• _Problem requirements_: Could you give the records below again exactly, without the pictures?

• _Excerpted records_:
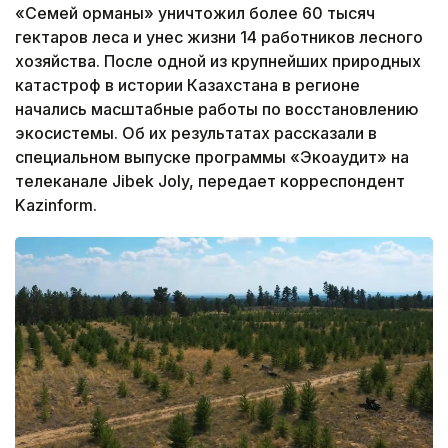
«Семей орманы» уничтожил более 60 тысяч
гектаров леса и унес жизни 14 работников лесного
хозяйства. После одной из крупнейших природных
катастроф в истории Казахстана в регионе
начались масштабные работы по восстановлению
экосистемы. Об их результатах рассказали в
специальном выпуске программы «Экоаудит» на
телеканале Jibek Joly, передает корреспондент
Kazinform.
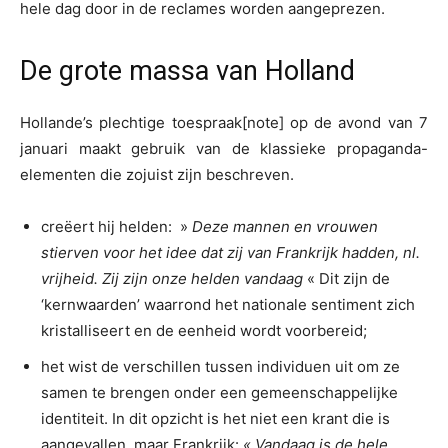
hele dag door in de reclames worden aangeprezen.
De grote massa van Holland
Hollande’s plechtige toespraak[note] op de avond van 7
januari maakt gebruik van de klassieke propaganda-
elementen die zojuist zijn beschreven.
creëert hij helden: »
Deze mannen en vrouwen
stierven voor het idee dat zij van Frankrijk hadden, nl.
vrijheid. Zij zijn onze helden vandaag
« Dit zijn de
‘kernwaarden’ waarrond het nationale sentiment zich
kristalliseert en de eenheid wordt voorbereid;
het wist de verschillen tussen individuen uit om ze
samen te brengen onder een gemeenschappelijke
identiteit. In dit opzicht is het niet een krant die is
aangevallen, maar Frankrijk:
« Vandaag is de hele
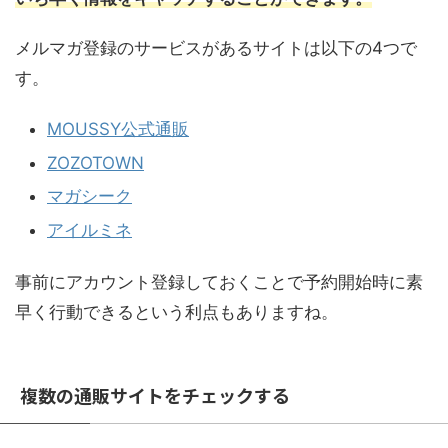
メルマガ登録のサービスがあるサイトは以下の4つで
す。
MOUSSY公式通販
ZOZOTOWN
マガシーク
アイルミネ
事前にアカウント登録しておくことで予約開始時に素
早く行動できるという利点もありますね。
複数の通販サイトをチェックする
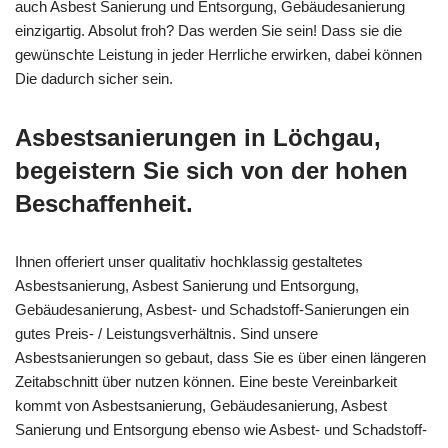
auch Asbest Sanierung und Entsorgung, Gebäudesanierung
einzigartig. Absolut froh? Das werden Sie sein! Dass sie die
gewünschte Leistung in jeder Herrliche erwirken, dabei können
Die dadurch sicher sein.
Asbestsanierungen in Löchgau,
begeistern Sie sich von der hohen
Beschaffenheit.
Ihnen offeriert unser qualitativ hochklassig gestaltetes
Asbestsanierung, Asbest Sanierung und Entsorgung,
Gebäudesanierung, Asbest- und Schadstoff-Sanierungen ein
gutes Preis- / Leistungsverhältnis. Sind unsere
Asbestsanierungen so gebaut, dass Sie es über einen längeren
Zeitabschnitt über nutzen können. Eine beste Vereinbarkeit
kommt von Asbestsanierung, Gebäudesanierung, Asbest
Sanierung und Entsorgung ebenso wie Asbest- und Schadstoff-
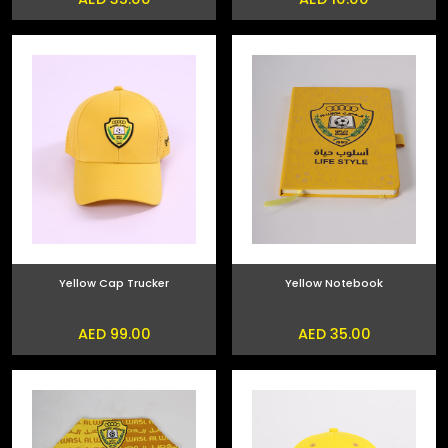
Yellow Cap Trucker
Yellow Notebook
AED 99.00
AED 35.00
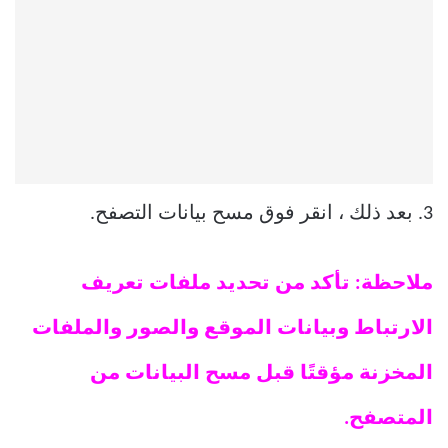
3. بعد ذلك ، انقر فوق مسح بيانات التصفح.
ملاحظة: تأكد من
تحديد ملفات تعريف
الارتباط وبيانات الموقع والصور والملفات
المخزنة مؤقتًا قبل مسح البيانات من
المتصفح.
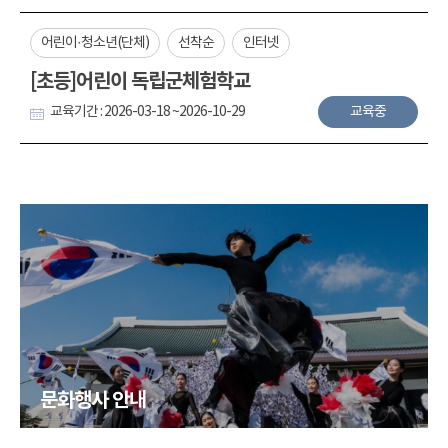
어린이·청소년(단체)
선착순
인터넷
[초등]어린이 독립군체험학교
교육기간 : 2026-03-18 ~2026-10-29
교육중
문화행사 안내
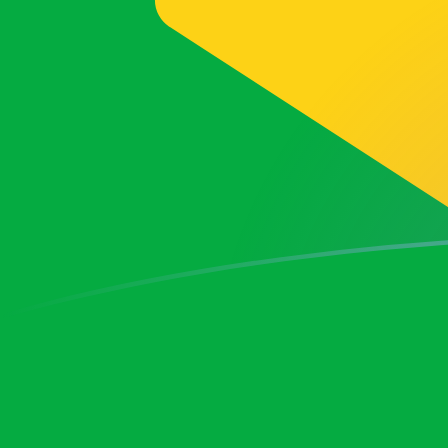
今すぐサインアップ
今日のAEDからBRLの為替レート
エミラティディルハム を ブラジルレアル に換算する
Rate information of AED/BRL currency pair
エミラティディルハム
AED
ブラジルレアル
BRL
1
AED
1.38384
BRL
5
AED
6.91919
BRL
10
AED
13.8384
BRL
25
AED
34.596
BRL
50
AED
69.1919
BRL
100
AED
138.384
BRL
500
AED
691.919
BRL
1,000
AED
1,383.84
BRL
5,000
AED
6,919.19
BRL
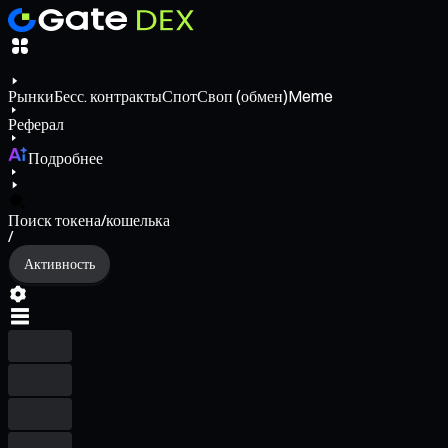
Рынки
Бесс. контракты
Спот
Своп (обмен)
Meme
Реферал
Подробнее
Поиск токена/кошелька
/
Активность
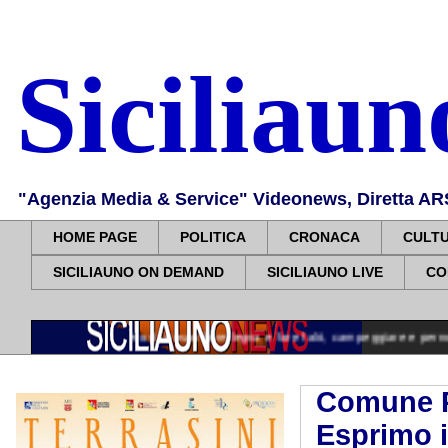
Siciliau
"Agenzia Media & Service" Videonews, Diretta ARS, 
HOME PAGE
POLITICA
CRONACA
CULT
SICILIAUNO ON DEMAND
SICILIAUNO LIVE
CO
o: divieto di trasportare legna e fare falò, campeggiare e pernottare sulle spi
Comune P
Esprimo i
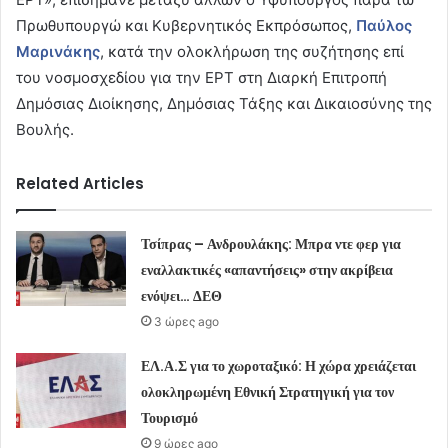
Πρωθυπουργώ και Κυβερνητικός Εκπρόσωπος,
Παύλος
Μαρινάκης
, κατά την ολοκλήρωση της συζήτησης επί
του νοσμοσχεδίου για την ΕΡΤ στη Διαρκή Επιτροπή
Δημόσιας Διοίκησης, Δημόσιας Τάξης και Δικαιοσύνης της
Βουλής.
Related Articles
Τσίπρας – Ανδρουλάκης: Μπρα ντε φερ για
εναλλακτικές «απαντήσεις» στην ακρίβεια
ενόψει… ΔΕΘ
3 ώρες ago
ΕΛ.Α.Σ για το χωροταξικό: Η χώρα χρειάζεται
ολοκληρωμένη Εθνική Στρατηγική για τον
Τουρισμό
9 ώρες ago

• _Output below_:
«Семей орманы» уничтожил более 60 тысяч
гектаров леса и унес жизни 14 работников лесного
хозяйства. После одной из крупнейших природных
катастроф в истории Казахстана в регионе
начались масштабные работы по восстановлению
экосистемы. Об их результатах рассказали в
специальном выпуске программы «Экоаудит» на
телеканале Jibek Joly, передает корреспондент
Kazinform.
hele dag door in de reclames worden aangeprezen.
De grote massa van Holland
Hollande’s plechtige toespraak[note] op de avond van 7
januari maakt gebruik van de klassieke propaganda-
elementen die zojuist zijn beschreven.
creëert hij helden: »
Deze mannen en vrouwen
stierven voor het idee dat zij van Frankrijk hadden, nl.
vrijheid. Zij zijn onze helden vandaag
« Dit zijn de
‘kernwaarden’ waarrond het nationale sentiment zich
kristalliseert en de eenheid wordt voorbereid;
het wist de verschillen tussen individuen uit om ze
samen te brengen onder een gemeenschappelijke
identiteit. In dit opzicht is het niet een krant die is
aangevallen, maar Frankrijk:
« Vandaag is de hele
メルマガ登録のサービスがあるサイトは以下の4つで
す。
MOUSSY公式通販
ZOZOTOWN
マガシーク
アイルミネ
事前にアカウント登録しておくことで予約開始時に素
早く行動できるという利点もありますね。
複数の通販サイトをチェックする
auch Asbest Sanierung und Entsorgung, Gebäudesanierung
einzigartig. Absolut froh? Das werden Sie sein! Dass sie die
gewünschte Leistung in jeder Herrliche erwirken, dabei können
Die dadurch sicher sein.
Asbestsanierungen in Löchgau,
begeistern Sie sich von der hohen
Beschaffenheit.
Ihnen offeriert unser qualitativ hochklassig gestaltetes
Asbestsanierung, Asbest Sanierung und Entsorgung,
Gebäudesanierung, Asbest- und Schadstoff-Sanierungen ein
gutes Preis- / Leistungsverhältnis. Sind unsere
Asbestsanierungen so gebaut, dass Sie es über einen längeren
Zeitabschnitt über nutzen können. Eine beste Vereinbarkeit
kommt von Asbestsanierung, Gebäudesanierung, Asbest
Sanierung und Entsorgung ebenso wie Asbest- und Schadstoff-
Yellow Cap Trucker
Yellow Notebook
AED 99.00
AED 35.00
3. بعد ذلك ، انقر فوق مسح بيانات التصفح.
ملاحظة: تأكد من
تحديد ملفات تعريف
الارتباط وبيانات الموقع والصور والملفات
المخزنة مؤقتًا قبل مسح البيانات من
المتصفح.
어린이·청소년(단체)
선착순
인터넷
[초등]어린이 독립군체험학교
교육기간 : 2026-03-18 ~2026-10-29
교육중
문화행사 안내
今すぐサインアップ
今日のAEDからBRLの為替レート
エミラティディルハム を ブラジルレアル に換算する
Rate information of AED/BRL currency pair
エミラティディルハム
AED
ブラジルレアル
BRL
1
AED
1.38384
BRL
5
AED
6.91919
BRL
10
AED
13.8384
BRL
25
AED
34.596
BRL
50
AED
69.1919
BRL
100
AED
138.384
BRL
500
AED
691.919
BRL
1,000
AED
1,383.84
BRL
5,000
AED
6,919.19
BRL
Рынки
Бесс. контракты
Спот
Своп (обмен)
Meme
Реферал
Подробнее
Поиск токена/кошелька
/
Активность
Siciliau
"Agenzia Media & Service" Videonews, Diretta ARS, 
HOME PAGE
POLITICA
CRONACA
CULT
SICILIAUNO ON DEMAND
SICILIAUNO LIVE
CO
o: divieto di trasportare legna e fare falò, campeggiare e pernottare sulle spi
Comune P
Esprimo i
Πρωθυπουργώ και Κυβερνητικός Εκπρόσωπος,
Παύλος
Μαρινάκης
, κατά την ολοκλήρωση της συζήτησης επί
του νοσμοσχεδίου για την ΕΡΤ στη Διαρκή Επιτροπή
Δημόσιας Διοίκησης, Δημόσιας Τάξης και Δικαιοσύνης της
Βουλής.
Related Articles
Τσίπρας – Ανδρουλάκης: Μπρα ντε φερ για
εναλλακτικές «απαντήσεις» στην ακρίβεια
ενόψει… ΔΕΘ
3 ώρες ago
ΕΛ.Α.Σ για το χωροταξικό: Η χώρα χρειάζεται
ολοκληρωμένη Εθνική Στρατηγική για τον
Τουρισμό
9 ώρες ago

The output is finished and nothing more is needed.